Can you describe your ‘professional’ journey? 
With 10 days notice, and the day after I handed in my final student project, I took a three month internship with Sagmeister & Walsh in New York. Jessica Walsh had posted a status asking for applications as one of their interns had dropped out, so I instantly applied and heard back over night that I had been accepted. From there everything was a natural evolution. Once the three months ended I went back to Auckland and worked for a few months on various freelance projects, then moved to Melbourne to pursue a masters full-time. After the first semester I took a leave-of-absence for a freelance opportunity to work with a local creative community in Dubai for three months, after this (late 2014) I returned to Melbourne and started freelancing full-time while doing a couple of subjects for my masters part-time. Although I think everything I have done in the past has contributed to my accomplishments today, a setback could have been committing to the semester of full-time studying when I first came to Melbourne. Although I was learning valuable skills, I felt very removed from the realities of the industry. I find part-time study far more valuable as I’m constantly relating it to client work. Through hard-work and clever self promotion, clients are able to discover my work online. I think this is one of the best approaches to attracting work that you find stimulating. I understand that overtime I have established a specialised approach/style to my work, and this has narrowed the sector of client who finds my work appealing. Most likely, this is an outcome of taking a freelance career vs conventional studio work. 

What advice would you give to your 'graduate' self?
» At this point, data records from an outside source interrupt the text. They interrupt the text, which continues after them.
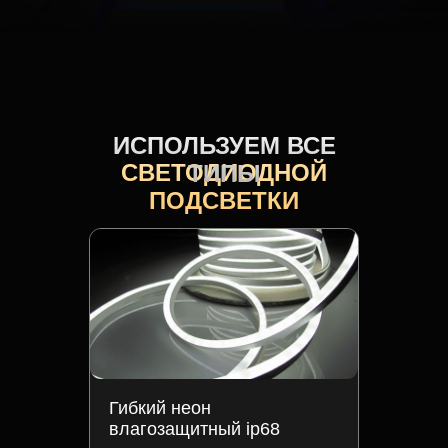
ИСПОЛЬЗУЕМ ВСЕ
СВЕТОДИОДНОЙ
ТИПЫ
ПОДСВЕТКИ
Гибкий неон
влагозащитный ip68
The initial job-hunt can be traumatising for everyone. I think the studios everyone really want to work with are typically on the smaller side (5-10 people), so employment opportunities are rare. While I’m good at presenting myself online, I’m probably too relaxed and casual when I should be more professional at times. I think focusing on my personal presentation and communication skills would have helped applications that ended at the interview.  Try to reach out to people you admire for feedback on your portfolio, and don't take criticism personally. Remember that you’re competing with hundreds of other graduates in the same position to you, figure out a way that will elevate yourself amongst the crowd. Always push yourself to produce work thats at the same quality as the people you want to work for.

What would you recommend that students do with their time outside of uni?
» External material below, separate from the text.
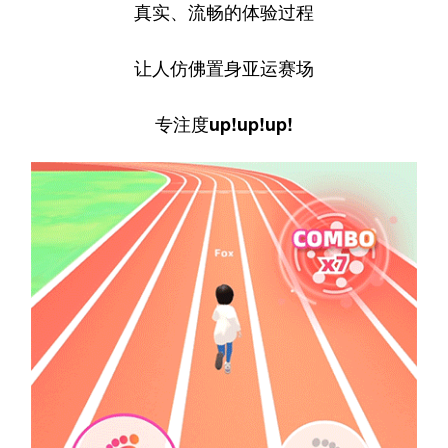
真实、流畅的体验过程
让人仿佛置身亚运赛场
专注度up!up!up!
Asides from working on Personal Projects, have other creative interests that inspire your graphic design practice. I think my interests in Music, Theatre, Art and other design related subjects like fashion, photography and architecture, have fed into the work I create today. Especially in the branding industry where you need to understand the visual language of their business sector. Interestingly enough, the things I am interested in outside of design have become the clients I work with now, and has ultimately merged a holistic professional and personal lifestyle. 

What do you think are important skills for visual communication graduates in today's world? 
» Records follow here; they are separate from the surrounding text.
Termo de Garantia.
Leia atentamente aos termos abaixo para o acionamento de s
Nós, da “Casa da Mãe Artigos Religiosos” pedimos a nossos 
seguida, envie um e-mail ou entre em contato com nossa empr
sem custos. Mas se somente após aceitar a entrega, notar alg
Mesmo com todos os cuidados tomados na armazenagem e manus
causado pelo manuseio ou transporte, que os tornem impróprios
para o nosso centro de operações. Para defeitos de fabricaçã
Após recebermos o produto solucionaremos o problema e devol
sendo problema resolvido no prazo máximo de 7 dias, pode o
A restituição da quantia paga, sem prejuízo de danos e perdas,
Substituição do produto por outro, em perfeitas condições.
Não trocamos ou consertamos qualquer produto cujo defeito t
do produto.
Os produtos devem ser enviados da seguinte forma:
Obviously self-promotion skills are essential, because a lot of graphic design happens off the computer, you somehow need to capture a physical creation through photography. Hiring a photographer or asking your mates to shoot your portfolio isn't a sustainable approach so I would highly recommend getting a camera and taking photography lessons early. Honing your craft with basic photography skills are a total asset when everything is becoming incredibly digital.

Any other ‘gold nuggets’ of advice?
Think quality not quantity and be wise in how you use your time. I think a lot graduates work incredibly hard for the first bite, but looking back on your portfolio there will probably be one or two projects that get you in the door.